Kleberg Foundation grant bolsters cancer drug discovery efforts
August 4, 2016 | Dagny Stuart
The Robert J. Kleberg Jr. and Helen C. Kleberg Foundation has awarded a $3 million grant to Vanderbilt-Ingram Cancer Center (VICC) investigators in support of VICC’s drug discovery program. The gift awarded over the next three years from the private, San Antonio, Texas-based foundation will enable VICC researchers to pursue the development of new compounds to block the activity of cancer-causing genes and proteins that had previously been considered “undruggable.”
“We are profoundly grateful to the Foundation for their support of this vitally important cancer drug discovery research initiative,” said Scott Hiebert, Ph.D., Hortense B. Ingram Professor of Cancer Research, associate director of Basic Research and Shared Resources at VICC and newly appointed member of the National Cancer Advisory Board. “This research leverages VICC’s strengths in drug discovery, cancer biology, genomic technologies, imaging and cancer model systems.”
The project will focus on the uncontrolled activity of oncogenes known as MYC that drive tumor development by regulating genes connected to cell growth, division and genomic instability. MYC is implicated in nearly 70 percent of human cancer but it has been considered undruggable.
William Tansey, Ph.D., Ingram Professor of Cancer Research and co-leader of VICC’s Genome Maintenance Research Program, recently linked the function of MYC to another protein called WDR5. By blocking the function of WDR5, MYC was also inactivated.

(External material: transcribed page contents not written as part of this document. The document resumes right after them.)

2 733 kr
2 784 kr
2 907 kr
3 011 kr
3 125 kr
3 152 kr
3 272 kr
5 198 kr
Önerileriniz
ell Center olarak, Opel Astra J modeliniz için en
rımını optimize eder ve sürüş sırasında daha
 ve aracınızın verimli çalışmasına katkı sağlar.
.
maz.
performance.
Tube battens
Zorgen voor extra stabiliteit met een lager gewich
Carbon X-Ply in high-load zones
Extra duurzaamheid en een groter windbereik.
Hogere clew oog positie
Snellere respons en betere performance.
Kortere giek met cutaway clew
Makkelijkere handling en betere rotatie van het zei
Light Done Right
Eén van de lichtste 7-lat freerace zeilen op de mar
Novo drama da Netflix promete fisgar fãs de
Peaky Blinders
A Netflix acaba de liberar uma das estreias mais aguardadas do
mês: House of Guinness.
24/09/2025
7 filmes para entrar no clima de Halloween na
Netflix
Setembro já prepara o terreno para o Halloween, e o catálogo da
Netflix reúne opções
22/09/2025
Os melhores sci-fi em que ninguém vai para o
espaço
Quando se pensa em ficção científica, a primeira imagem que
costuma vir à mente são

Tansey has been collaborating with Stephen Fesik, Ph.D., Orrin H. Ingram II Professor of Cancer Research, co-leader of the Signal Transduction and Chemical Biology Research Program. The pair recently identified a set of proteins that MYC must partner with to regulate gene activity. Their characterization of how MYC binds to WDR5 opens the door to new ways to inhibit MYC.
The goal of the foundation-supported initiative is to identify and validate small chemical molecules that can be refined into drugs and to explore their potential usefulness across a range of cancer types.

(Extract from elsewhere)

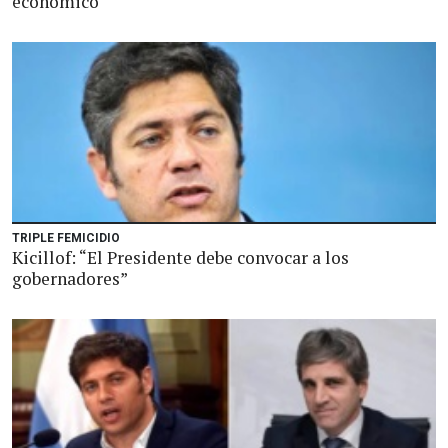
económico
TRIPLE FEMICIDIO
Kicillof: “El Presidente debe convocar a los
gobernadores”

“The Foundation is pleased to continue its partnership with Vanderbilt-Ingram Cancer Center with a three-year commitment to further this promising cancer drug discovery research project. The foundation has long supported efforts to find less invasive and effective therapies and treatment for this devastating disease, which touches the lives of so many people,” said Helen Groves, president of the Robert J. Kleberg Jr. and Helen C. Kleberg Foundation.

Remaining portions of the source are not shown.